Green Belt Review: Council forced to eye ‘high harm’ land to meet 16,000 housing target
PUBLISHED: 12:06 29 August 2018 | UPDATED: 12:18 29 August 2018
Welwyn Hatfield Council may be forced to build thousands more homes on land that would cause ‘high harm’ to the Green Belt.
The local authority was asked to review the area’s green spaces as part of the Local Plan after the previous 12,500 housing target – known as the objectively assessed need (OAN) – was raised to 16,000.
Following the assessment, WHC has said that even if all ‘low harm’ areas are built on, it would still fall well short of the target.
WHC leader Mandy Perkins said the council needed to show the inspector that “no stone had been left unturned” in its efforts to meet the housing need.
She added: “This means that all options are on the table, including those areas considered to have a high impact on the Green Belt.
“Detailed assessments, and sustainability and infrastructure tests may find them more suitable for development than those with a lower impact.”
However, building on any green space will hinge on several factors – such as whether it is a floodplain – meaning some land could be deemed ‘low-harm’ from a Green Belt perspective, but unviable due to other factors.

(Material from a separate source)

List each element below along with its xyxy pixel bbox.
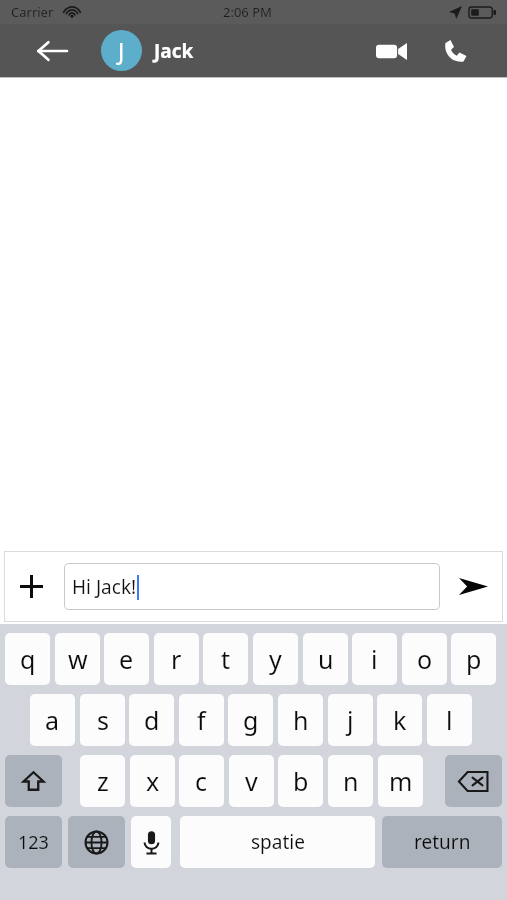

Those caveats would also apply to ‘high-harm’ land, where it may be considered damaging for the Green Belt, but still suitable because of other elements.
Another key conclusion of the review was that some villages that are currently considered part of the Green Belt could potentially be declassified, meaning planning rules may be eased.
They include Stanborough, Bell Bar, Lemsford, Essendon, Northaw, Newgate Street and Swanley Bar.
Cllr Perkins added that WHC, like residents, wants to protect the Green Belt, but the inspector has said it must do more to make the plan sound.
She added: “The consequences of us not having a sound plan would be devastating for this borough, and it’s important to remember that the vast majority of our countryside will continue to be protected.”
The high or low-harm statuses grade the contribution a site makes to the Green Belt.
Kevin Fitzgerald, chief executive for the Campaign for Rural England in Hertfordshire, said: “It’s sad to see the loss of our countryside as it plays such an important role in people’s lives.
“To see that disappearing under concrete is quite distressing really.”
The next steps will be outlined at a council meeting on Thursday, September 6.
It is understood that decisions on what land will be targeted is unlikely to be made before the end of this year at the earliest.
The review, which was released last week, focused solely on the impact on the Green Belt and does not recommend or propose new development sites.
The housing target was raised after independent analysis was ordered by central government.
If the council fails to meet the 16,000 figure, it risks handing control of the plan to central government, which could then decide where to place the housing.